Software Testing (CS258)

via Udacity

## Student

Asim Ihsan

Lecture notes

1. What is Testing?

1.1: Introduction

Don't be daunted by the large problem of "get rid of all bugs".
Split into smaller problems, apply patterns.

1.2: What is Testing

Test input -> Software under test -> Test outputs.
Outputs OK? Yes, else debug.

1.3: What Happens When We Test Software

Test output, what do we do when we check "OK?"
Running an experiment, but when it is OK we don't learn that much.
If not OK, and it's a bug in SUT.
Might be bug in acceptability test.
Might be bug in specification.
Might be bug in OS, compiler, libraries, hardware.
Else...don't know!
All these answers help us create software in the future.

1.4: Mars Climate Orbiter

Orbiter crashed.
Miscommunication between Lockheed Martin and NASA.
NASA expected metric, m/s, but Lockheed Martin programmed in english, ft/s.
Not a bug in SUT.
- Software did what it was specified to do.
Not a bug in acceptability test.
- If we argue this then all bugs are acceptability test bugs because now we're saying acceptability tests must catch all bugs.
- Rather want to argue the bug isn't here; the software was acceptable as per specifications.
Bug in specification.
- Miscommunication between engineers.
Not a bug in OS, compiler, libraries, hardware.
- No evidence for this.

1.5: Fixed Sized Queue

FIFO order.
Statically sized and allocated.
Operations.
- enqueue.
  - Return True if it fits, False if not.
- dequeue.
  - Return value if present, None if not.
Python implementation
- For performance use array.array, statically typed, 10 times faster than list.
- array.array('i'), range(size_max))
- Tracks head, tail, size.
- Never actually delete.

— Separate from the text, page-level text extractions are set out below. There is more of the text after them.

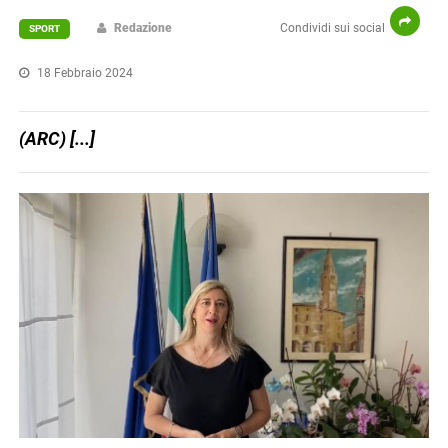
Redazione
Condividi sui social
SPORT
18 Febbraio 2024
(ARC) [...]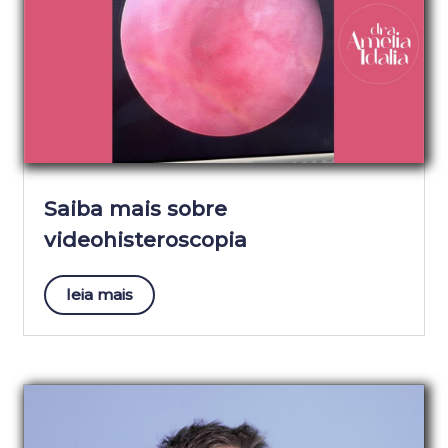
Saiba mais sobre
videohisteroscopia
leia mais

On dequeue just increment head pointer.
- On enqueue increment tail pointer.

1.6: Filling the Queue

`` q = Queue(2) r1 = enqueue(6) r2 = enqueue(7) r3 = enqueue(8) r4 = dequeue() r5 = dequeue() r6 = dequeue()

(r1, r2, r3, r4, r5, r6) = (True, True, False, 6, 7, None) ``

1.7: What We Learn

How useful is any given test case?
How to make useful test cases?

enqueue(7) x = dequeue() if x == 7: print "success!" else: print "error!"

If this test case passes:
- Our code passes this test case.
- Our code doesn't necessarily pass any test case where we replace 7 with a different integer.
  - e.g. a massive integer that can't fit in memory.
  - e.g. storing shorts, but try to put 2^32 - 1.
- Our code does pass many test cases where we replace 7 with a different integer.
  - Replace 7 with any reasonably sized integer.
How do we write tests that represent a large space of inputs?

1.8: Equivalent Tests

Want to argue that a single test case is representative of a whole class of executions types for the software under test.
Mapping single point in the input space to single point in output space.
Want an intuition that we've mapped many inputs to many outputs.
Clearly large integers different from smaller ones.
- Maybe Python garbage collector bug such that large integer gets garbage collected, to sleeping before dequeuing it would fail.
- Maybe Python runtime has bug with truncating large integers, so it wouldn't be the same when we dequeue it.
But note the above arguments are about the surrounding system and not the software under test.
Hence we can make arguments that increase test coverage but must be very careful about assumptions we make.

1.9: Testing the queue

Test basic assumptions in every test, duplicate tests.
Be introspective, test internal pointers.
Test1: basic enqueue and dequeue.
Test2
- Queue size 2, enqueue 3 times and check q.tail != 0.
Test3
- Queue size 1
- dequeue when empty
- enqueue then dequeue.
- Check value correct and q.head != 0.

1.10: Creating Testable Software

Write clean code.
Refactor code whenever necessary.
For any module, be able to - clearly describe what it does. - clearly describe how it interacts with other code.
No extra threads.
No swamp of global variables. - Implicit inputs to all functions.
No pointer soup.
Modules should have unit tests.
When applicable, add fault injection. - Inject bad inputs. - Deliberately malform your code. - Check your assertions trigger.
Assertions, assertions, assertions.

1.11: Assertions

Assertion: executable check for a property that must be true.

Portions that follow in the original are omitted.